All through the sixties this misapprehension of purpose and aim persisted, and toward 1870 another riddle was presented with the appearance of the nocturnes. They were things done along the Thames at dusk and were revelations of that blue-air envelope which forms when the shadow of the world begins to creep up the Eastern sky. The idea had perhaps been suggested to Whistler in the color prints of Hiroshige and he had afterward found its reality in English twilights. Such a motive was quite the opposite of Turner’s blazing sunset upon which the generations had been reared. Everything was muffled, vague in outline, half seen as to place. Much was left to the imagination, and as for the composition, it was arranged with the greatest simplicity. Indeed, it was so simple that people thought it must be foolish and said so without hesitation.

Again the subtitles of “Blue and Gold” and “Black and Gold” carried no meaning. Even the experienced Ruskin could see nothing in the later “Falling Rocket” but “a coxcomb flinging a pot of paint in the public’s face.” It was “cockney impudence” and “wilful imposture.” That was more than Whistler could stand, and he began a libel suit against Ruskin in the course of which the Attorney-General of England said he “did not know when so much amusement had been afforded the British public as by Mr. Whistler’s pictures.” The trial was a farce and the laugh went against Whistler. But he laughs best who laughs last, and it has not been the British public that has done the latest laughing.

There had been merriment before that, and—incredible as it may seem—over Whistler’s now celebrated portrait of his mother. It was admitted to the Royal Academy Exhibition of 1872 only after a well-known academician had threatened to resign if it were rejected. It was not wanted, but having been received, it was treated as a joke. London revised its opinion about the portrait later on. After the French Government bought it for the Luxembourg it was thought, even by the hosts of Philistia, to be Whistler’s best effort, and there was much talk of its refined motherly spirit and decent air—praises that the painter resented, telling the public that the sitter was no affair of theirs and that their only interest should be in “the arrangement in gray and black.”
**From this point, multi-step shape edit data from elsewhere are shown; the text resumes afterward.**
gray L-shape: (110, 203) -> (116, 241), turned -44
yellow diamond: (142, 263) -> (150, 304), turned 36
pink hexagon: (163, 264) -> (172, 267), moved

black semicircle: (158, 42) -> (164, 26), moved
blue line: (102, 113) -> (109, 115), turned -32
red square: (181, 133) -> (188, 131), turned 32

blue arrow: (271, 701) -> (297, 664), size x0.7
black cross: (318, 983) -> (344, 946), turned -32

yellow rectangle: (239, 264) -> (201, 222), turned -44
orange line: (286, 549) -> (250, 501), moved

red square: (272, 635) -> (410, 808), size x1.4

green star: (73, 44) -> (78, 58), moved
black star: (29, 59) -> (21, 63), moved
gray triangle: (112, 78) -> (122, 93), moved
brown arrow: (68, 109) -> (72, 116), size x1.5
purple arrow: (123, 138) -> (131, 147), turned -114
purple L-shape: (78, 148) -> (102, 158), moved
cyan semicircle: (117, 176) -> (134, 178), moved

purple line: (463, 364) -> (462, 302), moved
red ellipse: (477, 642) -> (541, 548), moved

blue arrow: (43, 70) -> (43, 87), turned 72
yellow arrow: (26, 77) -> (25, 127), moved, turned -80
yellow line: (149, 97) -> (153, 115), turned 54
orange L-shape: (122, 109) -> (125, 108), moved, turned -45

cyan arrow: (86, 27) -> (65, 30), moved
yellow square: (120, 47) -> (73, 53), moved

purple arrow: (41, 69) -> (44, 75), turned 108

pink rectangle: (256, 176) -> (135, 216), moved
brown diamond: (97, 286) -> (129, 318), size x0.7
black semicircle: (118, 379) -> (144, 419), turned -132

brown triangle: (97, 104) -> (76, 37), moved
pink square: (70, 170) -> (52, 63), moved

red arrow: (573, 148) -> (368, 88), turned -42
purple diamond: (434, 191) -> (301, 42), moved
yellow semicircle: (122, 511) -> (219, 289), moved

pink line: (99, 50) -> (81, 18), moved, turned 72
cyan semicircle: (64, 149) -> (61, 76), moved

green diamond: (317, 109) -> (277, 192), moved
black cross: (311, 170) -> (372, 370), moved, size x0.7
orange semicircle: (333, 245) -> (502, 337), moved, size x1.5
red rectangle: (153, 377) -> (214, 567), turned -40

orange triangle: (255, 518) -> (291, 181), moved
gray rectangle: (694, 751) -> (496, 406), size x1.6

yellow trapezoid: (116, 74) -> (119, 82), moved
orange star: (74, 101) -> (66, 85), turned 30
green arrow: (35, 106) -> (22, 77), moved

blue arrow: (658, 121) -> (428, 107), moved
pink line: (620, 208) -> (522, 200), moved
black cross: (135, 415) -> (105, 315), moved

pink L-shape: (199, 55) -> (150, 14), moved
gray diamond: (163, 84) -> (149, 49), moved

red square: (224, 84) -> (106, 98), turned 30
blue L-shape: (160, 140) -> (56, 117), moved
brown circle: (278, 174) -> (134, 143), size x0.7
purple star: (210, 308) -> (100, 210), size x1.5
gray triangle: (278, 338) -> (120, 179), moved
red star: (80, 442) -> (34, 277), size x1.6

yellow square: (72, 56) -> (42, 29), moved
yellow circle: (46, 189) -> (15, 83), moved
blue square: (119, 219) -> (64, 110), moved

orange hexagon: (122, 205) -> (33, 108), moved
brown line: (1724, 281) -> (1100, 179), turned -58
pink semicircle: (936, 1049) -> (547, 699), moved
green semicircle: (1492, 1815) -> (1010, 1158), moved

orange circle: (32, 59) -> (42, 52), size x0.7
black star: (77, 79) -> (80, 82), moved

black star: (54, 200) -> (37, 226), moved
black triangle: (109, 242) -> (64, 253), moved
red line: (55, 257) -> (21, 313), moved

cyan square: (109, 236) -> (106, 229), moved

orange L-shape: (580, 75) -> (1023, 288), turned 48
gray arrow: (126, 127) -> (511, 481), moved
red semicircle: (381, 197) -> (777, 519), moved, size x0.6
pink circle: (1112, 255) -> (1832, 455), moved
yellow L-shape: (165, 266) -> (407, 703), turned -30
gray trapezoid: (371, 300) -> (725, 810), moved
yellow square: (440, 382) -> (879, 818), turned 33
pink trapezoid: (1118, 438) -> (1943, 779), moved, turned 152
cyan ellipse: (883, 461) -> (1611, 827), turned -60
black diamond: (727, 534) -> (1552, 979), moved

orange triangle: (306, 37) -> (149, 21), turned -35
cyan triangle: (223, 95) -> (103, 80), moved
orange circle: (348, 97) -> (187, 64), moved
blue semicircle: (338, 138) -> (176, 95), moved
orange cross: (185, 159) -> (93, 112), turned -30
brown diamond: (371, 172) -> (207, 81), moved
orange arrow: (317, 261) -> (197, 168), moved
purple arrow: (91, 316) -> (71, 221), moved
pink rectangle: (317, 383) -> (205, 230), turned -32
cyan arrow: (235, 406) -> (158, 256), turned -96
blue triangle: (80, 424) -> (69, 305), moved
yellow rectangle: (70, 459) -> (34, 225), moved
The portrait of Carlyle followed, and was not unlike the mother portrait in its color scheme and pattern. Nothing was round in modelling, or projected, or stood out in the canvas. The wall, the chair, the figure, even the head, were flattened, and to that extent rendered incomprehensible to the general. The ponderous Times proclaimed that “before such pictures ... critic and spectator are alike puzzled. Criticism and admiration seem alike impossible, and the mind vacillates between a feeling that the artist is playing a practical joke upon the spectator or that the painter is suffering from some peculiar optical illusion.” Eventually the Carlyle won its way, and is now one of the treasures of the Glasgow Corporation Art Gallery. But for years no one would touch it with a pair of tongs.

Both the Carlyle and the mother portraits had their prototypes in the groups of Frans Hals at Haarlem. Whistler much admired Hals’s late portraits of Women Regents there, and found in them his “arrangement in gray and black.” But about the same time with the Carlyle he painted a portrait of Miss Alexander, the like of which had never before been seen. It was the portrait of a little girl, hat in hand, standing at full length in a room, with daisies at the side and butterflies at the back. The title of it was a “Harmony in Gray and Green.” The pattern was beautiful, the color delightful, the pose childlike, and even realistic. But London would not have it. It was “gruesomeness in gray,” “a rhapsody in raw child and cobwebs,” “a disagreeable presentment,” and “uncompromisingly vulgar.” Not even in the turbulent times of Delacroix and “the drunken broom” had criticism so cheapened its array and shot so wide of the mark.

In spite of abuse Whistler continued producing portraits—one of Leyland in evening dress standing at full length, an “arrangement in black”; one of Mrs. Leyland, never entirely completed, a very beautiful “symphony in flesh color and pink”; one of Mrs. Huth in black velvet, another “arrangement in black.” They were all realistic enough as regards the likeness but decoratively arranged as regards pattern and color. They were, once more, the blended view of the West and the East, and Whistler never tried to disguise the fact. He sought to place the figure in the canvas as far as he stood from the sitter when painting the picture, but otherwise he adhered to the flattening of the pattern, the simplicity of the arrangement, and the predominance of a tone of color.

In 1876 Whistler was given carte blanche to produce one of his tone effects in a room at the Leyland house. This afterward became known as the Peacock Room. It held the picture of the “Princesse du Pays de la Porcelaine” at one end, was decorated elsewhere with peacocks, furnished with cabinets of blue-and-white china, and set off with blue and gold in the walls and ceiling. The idea of the peacocks had probably come to Whistler from some Japanese master, perhaps Okio, and the rest of it was his own arrangement of color. The next year was that of the suit against Ruskin. London laughed and Whistler shortly thereafter went into bankruptcy. Everything was seized and sold, bringing little or nothing. The tide was at its lowest ebb, and the painter was left stranded, but by no means dead or even moribund.